Professor Haeckel retired from active service as teacher and investigator in 1909 at the age of seventy-five. "Indeed I am wholly a child of the nineteenth century and with its close I draw the line under my life's work," he said, and the publication of "The Wonders of Life" in 1904 confirms rather than contradicts this, for it shows that he maintains his position altogether unshaken by the revolution that has taken place in philosophic thought. Like Herbert Spencer he lived to see a reaction against many of the opinions for which he fought most earnestly.
The nineteenth century was cocksure of so many things about which the twentieth century doubts. We are not so certain that, as Haeckel says, everything can be reduced to the motion of the atoms. The atom itself is crumbling, and as for motion, what is it? The ether in the reality of which Haeckel puts implicit faith is to us a doubtful, perhaps an unnecessary, hypothesis. Vitalism and teleology are coming back again into biology in new forms. Pluralism, not monism, is the fashion of the day, and some carry it almost to polytheism. Indeterminism finds more advocates nowadays than determinism. Haeckel makes the first law of thermodynamics (conservation of energy) one of the corner stones of his philosophy, but has little regard for the second (degradation of energy). Modern thought considers the second law more important than the first.[11]

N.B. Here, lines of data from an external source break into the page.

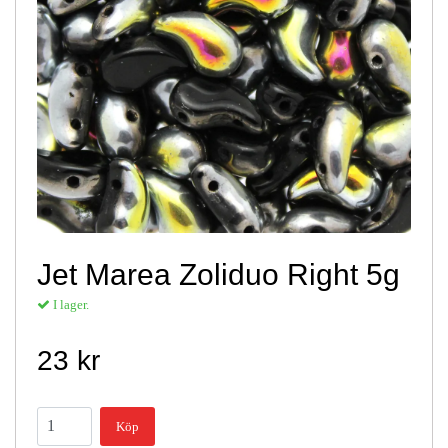
Jet Marea Zoliduo Right 5g
I lager.
23 kr
Köp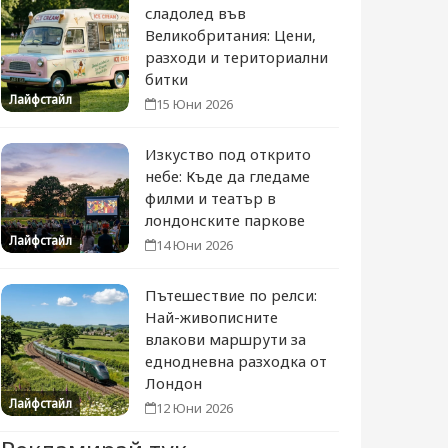
сладолед във
Великобритания: Цени,
разходи и териториални
битки
Лайфстайл
15 Юни 2026
Изкуство под открито
небе: Къде да гледаме
филми и театър в
лондонските паркове
Лайфстайл
14 Юни 2026
Пътешествие по релси:
Най-живописните
влакови маршрути за
еднодневна разходка от
Лондон
Лайфстайл
12 Юни 2026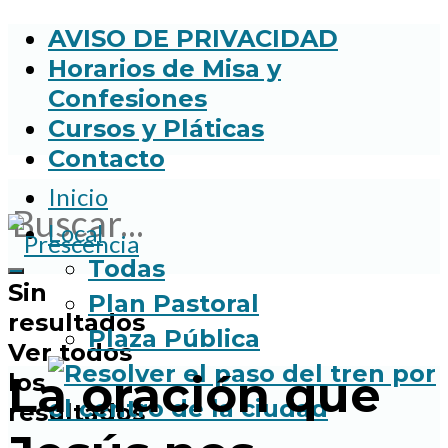
AVISO DE PRIVACIDAD
Horarios de Misa y
Confesiones
Cursos y Pláticas
Contacto
Inicio
Local
Todas
Sin
Plan Pastoral
resultados
Plaza Pública
Ver todos
La oración que
los
resultados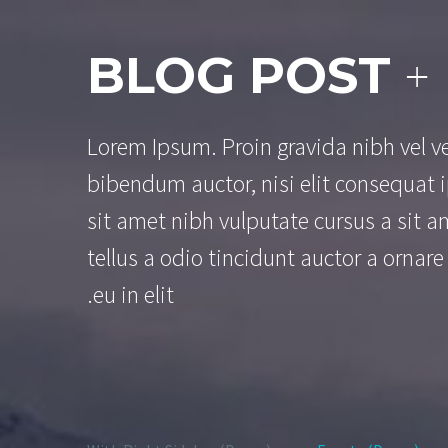
BLOG POST
+
Lorem Ipsum. Proin gravida nibh vel ve
bibendum auctor, nisi elit consequat i
sit amet nibh vulputate cursus a sit
tellus a odio tincidunt auctor a ornar
eu in elit.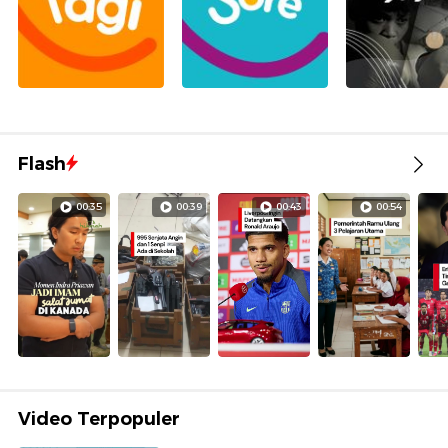
Flash
00:35
00:39
00:43
00:54
Video Terpopuler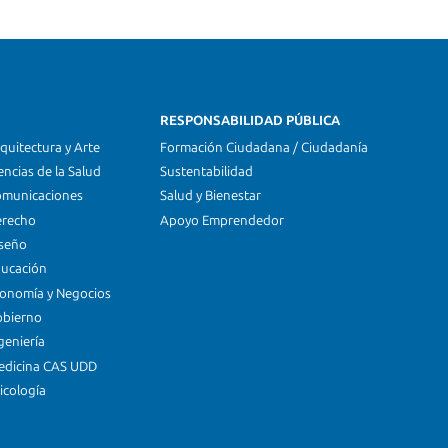
RESPONSABILIDAD PÚBLICA
quitectura y Arte
Formación Ciudadana / Ciudadanía
encias de la Salud
Sustentabilidad
omunicaciones
Salud y Bienestar
erecho
Apoyo Emprendedor
iseño
ducación
conomía y Negocios
obierno
geniería
edicina CAS UDD
icología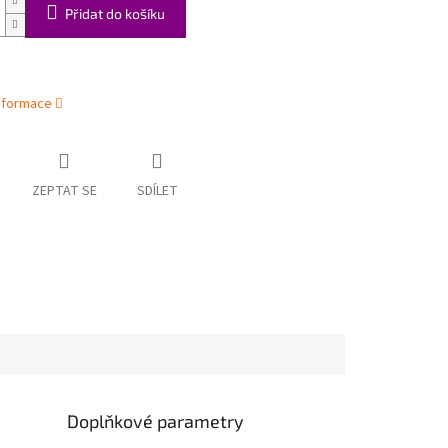
Přidat do košíku
informace
ZEPTAT SE
SDÍLET
Doplňkové parametry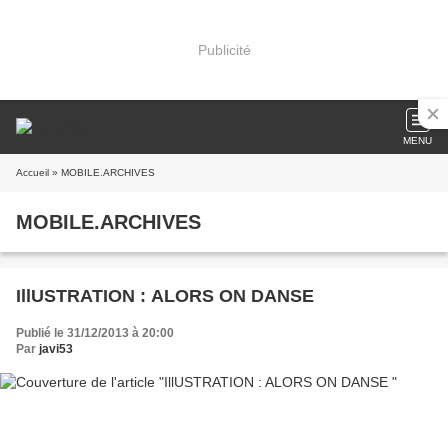
Publicité
MENU
Accueil
» MOBILE.ARCHIVES
MOBILE.ARCHIVES
IllUSTRATION : ALORS ON DANSE
Publié le 31/12/2013 à 20:00
Par
javi53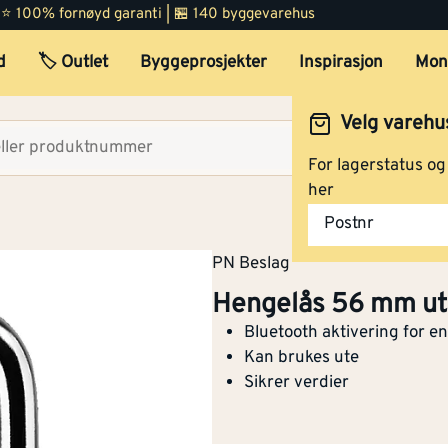
 | ⭐ 100% fornøyd garanti | 🏪 140 byggevarehus
d
🏷️ Outlet
Byggeprosjekter
Inspirasjon
Mon
Velg varehu
Velg lag
For lagerstatus o
her
Postnr
PN Beslag
Hengelås 56 mm ut
Bluetooth aktivering for en
Kan brukes ute
Sikrer verdier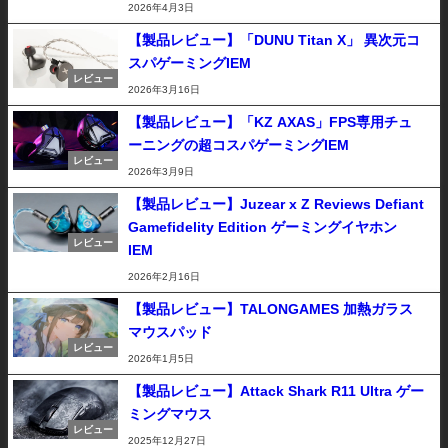
2026年4月3日
【製品レビュー】「DUNU Titan X」 異次元コ
スパゲーミングIEM
レビュー
2026年3月16日
【製品レビュー】「KZ AXAS」FPS専用チュ
ーニングの超コスパゲーミングIEM
レビュー
2026年3月9日
【製品レビュー】Juzear x Z Reviews Defiant
Gamefidelity Edition ゲーミングイヤホン
レビュー
IEM
2026年2月16日
【製品レビュー】TALONGAMES 加熱ガラス
マウスパッド
レビュー
2026年1月5日
【製品レビュー】Attack Shark R11 Ultra ゲー
ミングマウス
レビュー
2025年12月27日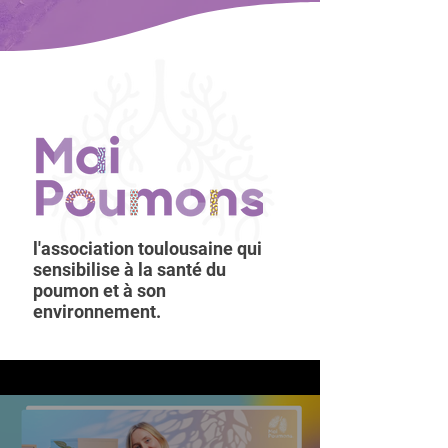
l'association toulousaine qui
sensibilise à la santé du
poumon et à son
environnement.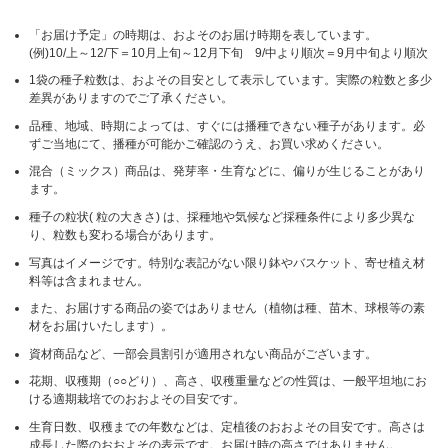
「お届け予定」の時期は、およそのお届け時期を表しています。
(例)10/上～12/下＝10月上旬～12月下旬 9/中より順次＝9月中旬より順次
1袋の種子粒数は、およその目安として表示しています。実際の粒数と多少
差異がありますのでご了承ください。
品種、地域、時期によっては、すぐには播種できない種子があります。必
ずご当地にて、播種が可能かご確認のうえ、お買い求めください。
混合（ミックス）商品は、発芽率・生育などに、偏りが生じることがあり
ます。
種子の粒状( 粒の大きさ) は、採種地や気候など採種条件により多少異な
り、粒数も変わる場合があります。
写真はイメージです。特別な表記がない限り鉢やバスケット、寄せ植え材
料等は含まれません。
また、お届けする商品の姿ではありません（植物は種、苗木、球根等の素
材をお届けいたします）。
資材商品など、一部会員割引が適用されない商品がございます。
花期、収穫期（○○どり）、高さ、収穫重量などの性質は、一般平坦地にお
ける適期栽培でのおおよその目安です。
生育日数、収穫までの年数などは、定植後のおおよその目安です。高さは
成長した際のおおよその表示です。お届け時の高さではありません。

And what shall we say about the "Law of Substance", which is Haeckel's contribution to the fundamental principles and which he apparently regards as of equal importance to the discoveries of Lavoisier and Mayer?[12] Speaking for myself, the reason I cannot accept it is because it is absolutely meaningless to me. We know what the law of the conservation of matter means. It means, among other things, that 12 pounds of carbon when burned make 44 pounds of carbon dioxid, which we may decompose and get back 12 pounds of carbon again. The law of the conservation of energy means, among other things, that when we burn 12 pounds of carbon we produce 135,305,600 foot pounds of energy. But what does it mean when we say that matter and energy, or body and spirit, are somehow the same substance? Have we said more than when we affirmed the two laws separately? Even if true, does it make a bit of difference to anybody or anything; or to put the query into the pragmatic form, can it be true if it does not make a bit of difference to anybody or anything? But we must bear in mind that the rigid application of this formula to many historic attempts to solve the "riddle of the universe" would leave less of them intact than in the case of Haeckel.